Vanguard’s VXUS ETF, tracking international stocks, has outperformed the S&P 500 for the first time in five years with a 10% YTD gain, driven partly by a stronger U.S. dollar and developed market strength. However, long-term returns still lag the S&P 500, with VXUS delivering 145% over a decade compared to VOO’s 313.8%, highlighting trade-offs like currency risk and lower tech exposure.

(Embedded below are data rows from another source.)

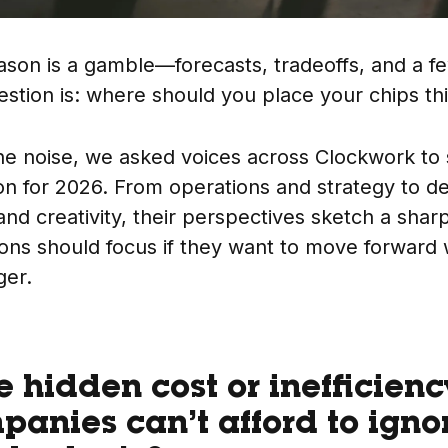
son is a gamble—forecasts, tradeoffs, and a f
stion is: where should you place your chips th
he noise, we asked voices across Clockwork to
on for 2026. From operations and strategy to de
and creativity, their perspectives sketch a shar
ons should focus if they want to move forward 
ger.
e hidden cost or inefficien
panies can’t afford to igno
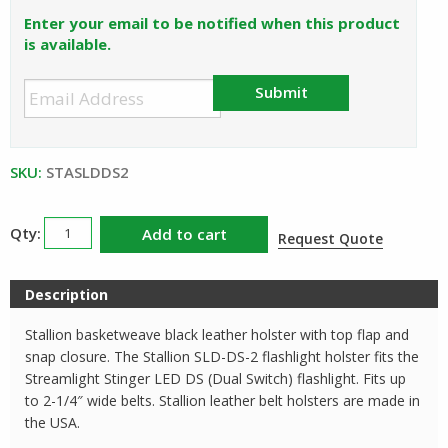
was:
is:
Enter your email to be notified when this product
$28.50.
$25.65.
is available.
Submit
SKU:
STASLDDS2
Streamlight
Add to cart
Request Quote
Stinger
LED
Description
DS
Stallion
Stallion basketweave black leather holster with top flap and
Leather
snap closure. The Stallion SLD-DS-2 flashlight holster fits the
Holster
Streamlight Stinger LED DS (Dual Switch) flashlight. Fits up
to 2-1/4″ wide belts. Stallion leather belt holsters are made in
SLD-
the USA.
DS-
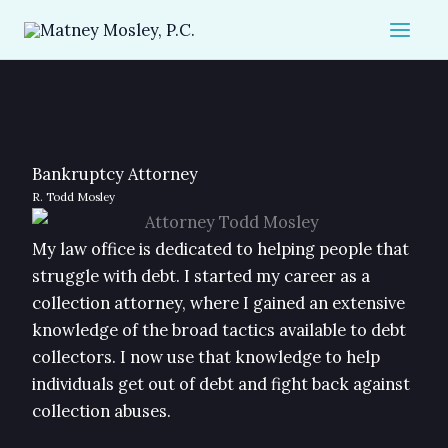
Skip
to
content
Bankruptcy Attorney
R. Todd Mosley
My law office is dedicated to helping people that
struggle with debt. I started my career as a
collection attorney, where I gained an extensive
knowledge of the broad tactics available to debt
collectors. I now use that knowledge to help
individuals get out of debt and fight back against
collection abuses.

Vanguard’s VXUS ETF, which tracks the FTSE Global All Cap ex US Index, has outperformed the S&P 500 for the first time since 2021, with a 10% year-to-date gain compared to VOO’s 8%. The fund holds over 8,000 stocks across developed and emerging markets outside the U.S., charging a 0.05% annual fee and offering a 2.6% distribution yield. A stronger U.S. dollar has boosted returns by compressing the value of foreign earnings when translated back to dollars, though currency fluctuations remain a risk. The turnaround in 2026 contrasts with VXUS’s long-term underperformance, with five-year returns at 51.3% versus the S&P 500’s 85.4% and a decade-long gap widening further to 145% for VXUS compared to VOO’s 313.8%. The fund delivers broad international exposure but lacks the concentrated tech exposure that has driven U.S. market gains. Investors face trade-offs, including currency risk, lower growth potential, and tax friction from foreign dividend withholding. Developed markets are leading VXUS’s YTD gains, with VEA up nearly 11% and VWO at 8%, driven by Japanese corporate reforms and a European industrial revival. VXUS bundles these regions together, avoiding the need for investors to time developed versus emerging markets. The fund’s strength in 2026 suggests shifting investor sentiment toward international diversification, though long-term trends still favor the S&P 500. For investors with a U.S.-focused portfolio, holding VXUS at 20-30% of equity allocations aligns holdings closer to global market-cap weights. However, risks remain, including potential losses if the dollar strengthens further or if U.S. tech stocks continue outperforming. The trade-off between broad international exposure and the S&P 500’s historic returns remains a key consideration for long-term investors.